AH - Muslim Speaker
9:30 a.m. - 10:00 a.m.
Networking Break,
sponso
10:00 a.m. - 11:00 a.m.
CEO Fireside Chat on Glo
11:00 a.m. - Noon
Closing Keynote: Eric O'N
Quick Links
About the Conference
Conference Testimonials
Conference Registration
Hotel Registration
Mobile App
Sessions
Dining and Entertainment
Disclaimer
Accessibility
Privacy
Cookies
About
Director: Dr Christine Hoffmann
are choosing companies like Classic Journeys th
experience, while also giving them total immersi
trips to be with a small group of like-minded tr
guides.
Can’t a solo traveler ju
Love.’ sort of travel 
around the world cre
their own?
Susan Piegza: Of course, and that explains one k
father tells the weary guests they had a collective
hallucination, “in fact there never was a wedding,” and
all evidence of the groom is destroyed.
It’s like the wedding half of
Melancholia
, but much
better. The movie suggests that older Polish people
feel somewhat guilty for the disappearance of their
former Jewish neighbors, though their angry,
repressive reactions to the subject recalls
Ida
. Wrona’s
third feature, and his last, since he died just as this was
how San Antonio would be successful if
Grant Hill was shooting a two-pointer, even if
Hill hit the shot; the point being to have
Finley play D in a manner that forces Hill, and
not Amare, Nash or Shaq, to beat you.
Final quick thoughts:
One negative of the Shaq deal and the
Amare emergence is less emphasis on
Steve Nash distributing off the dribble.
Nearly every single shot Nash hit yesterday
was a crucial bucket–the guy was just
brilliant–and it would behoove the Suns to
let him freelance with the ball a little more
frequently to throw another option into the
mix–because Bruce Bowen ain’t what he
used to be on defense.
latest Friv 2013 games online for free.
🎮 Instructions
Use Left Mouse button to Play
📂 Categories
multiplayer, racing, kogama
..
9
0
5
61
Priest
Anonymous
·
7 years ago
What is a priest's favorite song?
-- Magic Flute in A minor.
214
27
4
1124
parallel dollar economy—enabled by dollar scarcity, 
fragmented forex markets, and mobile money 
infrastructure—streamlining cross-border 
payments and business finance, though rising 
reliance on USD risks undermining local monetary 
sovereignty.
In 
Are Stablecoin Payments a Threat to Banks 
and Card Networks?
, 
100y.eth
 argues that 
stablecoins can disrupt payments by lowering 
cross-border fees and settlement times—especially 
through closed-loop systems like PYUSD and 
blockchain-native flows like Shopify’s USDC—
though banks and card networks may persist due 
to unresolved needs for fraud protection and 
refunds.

----------

Could you please print the entire listing exactly?

» **Task response**
AH - Muslim Speaker
9:30 a.m. - 10:00 a.m.
Networking Break,
sponso
10:00 a.m. - 11:00 a.m.
CEO Fireside Chat on Glo
11:00 a.m. - Noon
Closing Keynote: Eric O'N
Quick Links
About the Conference
Conference Testimonials
Conference Registration
Hotel Registration
Mobile App
Sessions
Dining and Entertainment
Disclaimer
Accessibility
Privacy
Cookies
About
Director: Dr Christine Hoffmann
are choosing companies like Classic Journeys th
experience, while also giving them total immersi
trips to be with a small group of like-minded tr
guides.
Can’t a solo traveler ju
Love.’ sort of travel 
around the world cre
their own?
Susan Piegza: Of course, and that explains one k
father tells the weary guests they had a collective
hallucination, “in fact there never was a wedding,” and
all evidence of the groom is destroyed.
It’s like the wedding half of
Melancholia
, but much
better. The movie suggests that older Polish people
feel somewhat guilty for the disappearance of their
former Jewish neighbors, though their angry,
repressive reactions to the subject recalls
Ida
. Wrona’s
third feature, and his last, since he died just as this was
how San Antonio would be successful if
Grant Hill was shooting a two-pointer, even if
Hill hit the shot; the point being to have
Finley play D in a manner that forces Hill, and
not Amare, Nash or Shaq, to beat you.
Final quick thoughts:
One negative of the Shaq deal and the
Amare emergence is less emphasis on
Steve Nash distributing off the dribble.
Nearly every single shot Nash hit yesterday
was a crucial bucket–the guy was just
brilliant–and it would behoove the Suns to
let him freelance with the ball a little more
frequently to throw another option into the
mix–because Bruce Bowen ain’t what he
used to be on defense.
latest Friv 2013 games online for free.
🎮 Instructions
Use Left Mouse button to Play
📂 Categories
multiplayer, racing, kogama
..
9
0
5
61
Priest
Anonymous
·
7 years ago
What is a priest's favorite song?
-- Magic Flute in A minor.
214
27
4
1124
parallel dollar economy—enabled by dollar scarcity, 
fragmented forex markets, and mobile money 
infrastructure—streamlining cross-border 
payments and business finance, though rising 
reliance on USD risks undermining local monetary 
sovereignty.
In 
Are Stablecoin Payments a Threat to Banks 
and Card Networks?
, 
100y.eth
 argues that 
stablecoins can disrupt payments by lowering 
cross-border fees and settlement times—especially 
through closed-loop systems like PYUSD and 
blockchain-native flows like Shopify’s USDC—
though banks and card networks may persist due 
to unresolved needs for fraud protection and 
refunds.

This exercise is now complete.